Em nota à reportagem do Estadão, a entidade diz estar participando de uma nova campanha de doação de alimentos, chamada Doação Super Essencial. A iniciativa envolve empresas de todo o País e é coordenada pela Associação Brasileira de Supermercados (Abras), mas não tem relação com o Pátria.

No fim de março, as ações sociais do governo receberam nova roupagem com o lançamento de mais um projeto batizado como “Brasil Fraterno”. A iniciativa também é coordenada pelo Pátria Voluntária de Michelle Bolsonaro, mas envolve o Ministério da Cidadania, dirigido por João Roma (Republicanos-BA).

No novo projeto, a captação de recursos é feita pelo Sistema S. Nesta sexta-feira, 23, Jair Bolsonaro esteve em Belém (PA) para a cerimônia de entrega de cestas básicas. A ação é parte do novo programa, e não do “Arrecadação Solidária”.

Além disso, o Pátria inclui também um outro projeto, lançado em abril de 2020 e chamado “Brasil Acolhedor”. Neste caso, o foco são entidades assistenciais, como asilos e abrigos.

A queda na arrecadação do Pátria coincide com a realização de operações controversas envolvendo o programa. Em março de 2020, por exemplo, o frigorífico Marfrig doou R$ 7,5 milhões para o Ministério da Saúde para a compra de testes rápidos de covid-19. Em julho, no entanto, o governo solicitou que o dinheiro fosse encaminhado para o programa de Michelle. A verba acabou beneficiando entidades confessionais evangélicas ligadas à ministra Damares Alves, escolhidas de forma discricionária. O caso foi revelado pelo jornal Folha de S. Paulo.

Um parecer da área técnica do Tribunal de Contas da União (TCU) apontou, nesta sexta-feira, possível “prejuízo ao erário” na distribuição do dinheiro da Marfrig às entidades. Mesmo que não sejam constatadas irregularidades nas doações, elas deveriam ter sido feitas segundo “critérios objetivos, técnicos e isonômicos, e não de forma a privilegiar determinadas instituições”, de acordo com a área técnica do TCU. O parecer responde a representação do subprocurador-geral do Ministério Público junto ao TCU, Lucas Furtado.

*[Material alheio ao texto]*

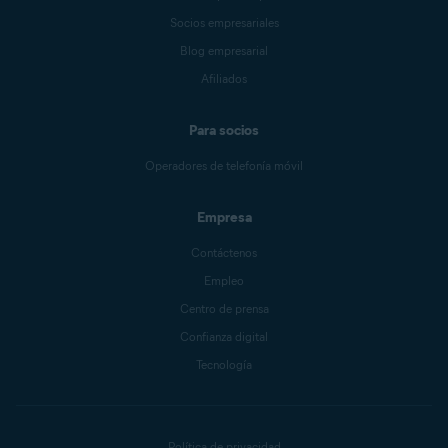
Socios empresariales
Blog empresarial
Afiliados
Para socios
Operadores de telefonía móvil
Empresa
Contáctenos
Empleo
Centro de prensa
Confianza digital
Tecnología
Política de privacidad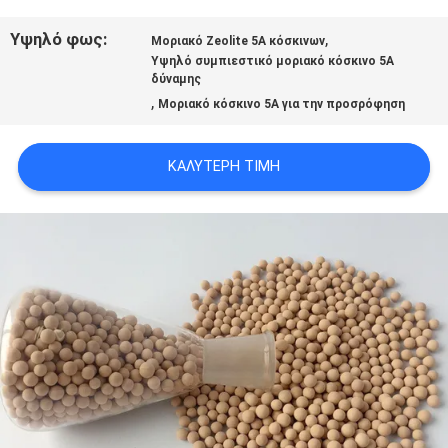
ΜΕ
Υψηλό φως:
,
Μοριακό Zeolite 5A κόσκινων
Υψηλό συμπιεστικό μοριακό κόσκινο 5A
ΕΜΆΣ
δύναμης
,
Μοριακό κόσκινο 5A για την προσρόφηση
ΞΕΝΆΓΗΣΗ
ΚΑΛΎΤΕΡΗ ΤΙΜΉ
ΣΤΟ
ΕΡΓΟΣΤΆΣΙΟ
ΠΟΙΟΤΙΚΌΣ
ΈΛΕΓΧΟΣ
ΕΠΙΚΟΙΝΩΝΉΣΤΕ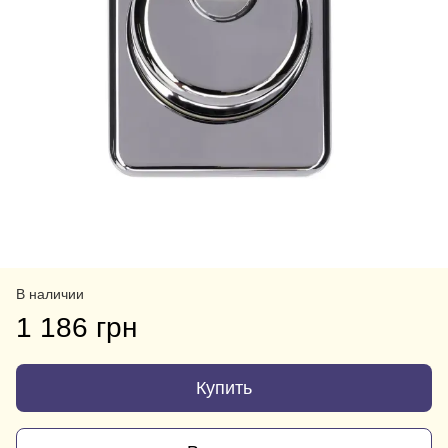
В наличии
1 186 грн
Купить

Ao Estadão, ele disse concordar com a opinião da área técnica, mas destacou que o parecer não reflete a opinião da Corte – isso só acontecerá se o ponto de vista dos técnicos for endossado pelo plenário do TCU.

A reportagem procurou a Presidência da República, a Casa Civil e o Ministério da Cidadania. Apenas a Casa Civil respondeu com esclarecimentos, mas não comentou o fato de o Pátria gastar mais com publicidade do que com doações.

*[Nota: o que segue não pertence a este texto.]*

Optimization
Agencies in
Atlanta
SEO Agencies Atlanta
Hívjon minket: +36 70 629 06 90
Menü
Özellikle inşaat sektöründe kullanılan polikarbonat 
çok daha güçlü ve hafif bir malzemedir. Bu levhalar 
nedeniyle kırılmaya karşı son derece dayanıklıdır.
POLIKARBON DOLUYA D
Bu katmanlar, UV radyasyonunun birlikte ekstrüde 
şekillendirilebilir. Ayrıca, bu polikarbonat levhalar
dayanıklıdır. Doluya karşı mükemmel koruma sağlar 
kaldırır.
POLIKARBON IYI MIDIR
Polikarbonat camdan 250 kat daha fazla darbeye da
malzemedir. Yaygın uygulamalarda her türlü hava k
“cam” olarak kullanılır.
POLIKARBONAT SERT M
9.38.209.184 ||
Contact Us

Campanha teve mais verba do que covid e dengue

A divulgação do Pátria Voluntária está a cargo da agência carioca Artplan, uma das principais prestadoras de serviço do governo federal. A produção dos materiais em si consumiu uma parte pequena do dinheiro – R$ 1,1 milhão. O grosso da verba publicitária do programa presidido pela primeira-dama Michelle Bolsonaro foi para a compra de espaços de mídia. A maior beneficiada foi a Rede Record de TV e rádio, com R$ 1,38 milhão. Embora não seja a campeã de audiência no País, a empresa tem tido destaque na distribuição de verba publicitária no governo Bolsonaro. Para fins de comparação: a TV Globo e suas afiliadas em todo o País ficaram com R$ 839 mil do bolo publicitário do Pátria.

A publicidade do programa também incluiu R$ 545 mil para a veiculação de propagandas em salas de cinema. Segundo a Casa Civil, no entanto, a propaganda foi veiculada antes do advento da pandemia de covid-19.

A divulgação via internet também teve destaque no plano de mídia do Pátria Voluntária. Foram R$ 2,4 milhões para divulgação online, principalmente para grandes empresas do setor: Google (R$ 436 mil), Facebook (R$ 402 mil) e Twitter (R$ 337 mil).

Os gastos do governo com a campanha do Pátria Voluntária também ultrapassam os de várias outras campanhas. Para divulgar a importância de combater o mosquito Aedes Aegypti, por exemplo, o governo usou R$ 2 milhões, em 2020. Para a “conscientização das famílias sobre os riscos de exposição de crianças na internet” o montante dispendido foi de R$ 1,9 milhão; já para falar sobre o “cuidado precoce” contra a covid-19 foram cerca de R$ 6 milhões, segundo a Secretaria de Comunicação do governo.

Os R$ 9,3 milhões da campanha do Pátria são comparáveis ao dinheiro destinado a divulgar ações de enfrentamento à violência contra a mulher em 2019 (R$ 10,2 milhões). Procurada, a Secom não respondeu.

As informações são do jornal O Estado de S. Paulo.